Illustriertes Erzgebirgisches Sonntagsblatt. Tageblatt Annaberger Wochenblatt. Hauptzeitung des Obererzgebirges. Nr. 48. 130. Jahrgang. 29. November 1936. S. 7 – 8.
Es ist gut, mit alten Leuten zu reden, aber es ist nicht immer leicht, an sie heranzukommen. Man muß wissen, wie alte Leute sind. Alte Leute sind in sich gekehrt, nach außen aber verschlossen. Gerade auf die wir es abgesehen haben, die wehren sich und sind mißtrauisch, wenn man ihnen allzu stürmisch auf den Leib rückt. Ihr Vertrauen zu erwerben, ist nicht einfach. Man kann es nicht gewinnen mit billigen Mitteln, man kann es nur heben, wenn man sich ehrlich und rechtschaffen darum bemüht.

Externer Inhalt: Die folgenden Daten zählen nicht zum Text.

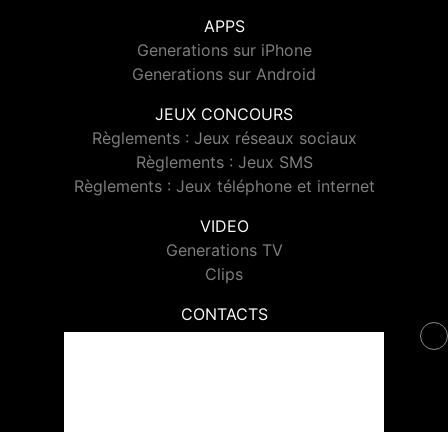
APPS
Generations sur iPhone
Generations sur Android
JEUX CONCOURS
Règlements : Jeux réseaux sociaux
Règlements : Jeux SMS
Règlements : Jeux téléphone et internet
VIDEO
Generations TV
Clips
CONTACTS
Contacter Generations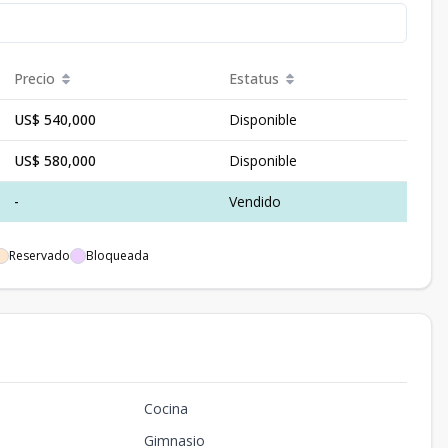
Precio
Estatus
US$ 540,000
Disponible
US$ 580,000
Disponible
-
Vendido
Reservado
Bloqueada
Cocina
Gimnasio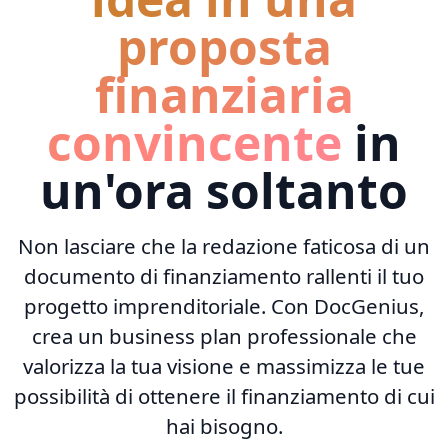
proposta
finanziaria
convincente
in
un'ora soltanto
Non lasciare che la redazione faticosa di un
documento di finanziamento rallenti il tuo
progetto imprenditoriale. Con DocGenius,
crea un business plan professionale che
valorizza la tua visione e massimizza le tue
possibilità di ottenere il finanziamento di cui
hai bisogno.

Aber die Mühe lohnt sich dann auch. Das wird keiner leugnen. Vor allem der nicht, den das Alte überhaupt reizt und die Spuren des Vergangenen, dessen Augen geöffnet und geschärft sind für das Werden und den Wandel der Heimat und ihrer Menschen. Vor allem er wird es schätzen, mit alten Leuten gute Fühlung zu haben. Denn die Alten wurzeln ein Stück tiefer in der Geschichte der Heimat, ihre Erinnerung reicht weiter zurück in das Versunkene, sie haben noch Fäden in der Hand, um die es schade wäre, wenn sie verloren gingen. Man muß diese Fäden aufgreifen und festknüpfen, ehe es zu spät ist. Eines Tages sind sie plötzlich nicht mehr vorhanden, und dann reut es uns, sie nicht genützt zu haben.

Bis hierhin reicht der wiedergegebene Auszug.